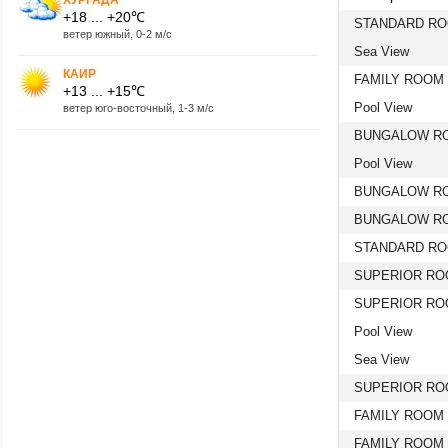
+18 ... +20℃
STANDARD R
ветер южный, 0-2 м/с
Sea View
КАИР
FAMILY ROOM
+13 ... +15℃
Pool View
ветер юго-восточный, 1-3 м/с
BUNGALOW R
Pool View
BUNGALOW RO
BUNGALOW RO
STANDARD RO
SUPERIOR RO
SUPERIOR R
Pool View
Sea View
SUPERIOR RO
FAMILY ROOM
FAMILY ROOM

* * * * *

▸ EXERCISE
The result should be an exact retyped version of all the entries above, containing no pictures.

▸ ANSWER TO THE PROBLEM
+18 ... +20℃
STANDARD R
ветер южный, 0-2 м/с
Sea View
КАИР
FAMILY ROOM
+13 ... +15℃
Pool View
ветер юго-восточный, 1-3 м/с
BUNGALOW R
Pool View
BUNGALOW RO
BUNGALOW RO
STANDARD RO
SUPERIOR RO
SUPERIOR R
Pool View
Sea View
SUPERIOR RO
FAMILY ROOM
FAMILY ROOM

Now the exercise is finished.